Facing reported cases of misinformation on social media about the norm, the Health Ministry and Casa Presidencial clarified the following aspects of the legislation:

  • The procedure to assess whether or not an interruption of pregnancy is allowable: A doctor or the pregnant woman may request that a group consisting of three medical professionals make the assessment to know if an abortion is permissible in accordance to Costa Rican law. Once they issue a decision, the pregnant woman can decide whether or not to accept the recommendation.
  • The time to issue a decision: This rule establishes that once the assessment is requested, the group of doctors has three days to respond.
  • The appeal process: If the response of the group of doctors is that the termination of the pregnancy is not appropriate, the woman can request a new evaluation only once.
  • The information that the patient will receive: The document establishes that throughout the process, the woman must have information that is understandable, timely and based on scientific evidence to make a decision.
  • The woman’s consent: The rule is clear that an interruption of pregnancy cannot be applied against the will of the pregnant woman.

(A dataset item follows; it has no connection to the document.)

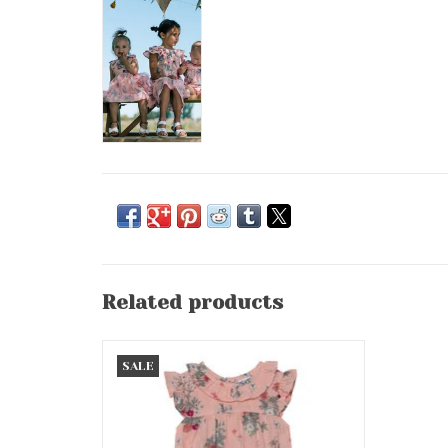
Related products
Botanical Flowers Romper/Frill
SALE
ADD TO CART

  • Comprehensive care: Any woman who undergoes such a process must have access to comprehensive care that guarantees her health and well-being.
  • Conscientious objection: The norm says health professionals have the ability to cite conscientious objection to the procedure while ensuring it does not affect the medical attention available to the woman.

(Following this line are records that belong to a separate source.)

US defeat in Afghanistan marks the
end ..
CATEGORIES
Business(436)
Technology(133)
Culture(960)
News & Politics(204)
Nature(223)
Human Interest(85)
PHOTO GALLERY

  • Supervision: The Health Ministry is the institution responsible for ensuring that the country’s medical centers apply this standard and its protocols.

Therapeutic abortions have been permitted by Costa Rican law for almost five decades in instances when the pregnancy threatens the life of the pregnant woman.

However, this norm provides more specific details on how the law’s application should be assessed in public and private hospitals.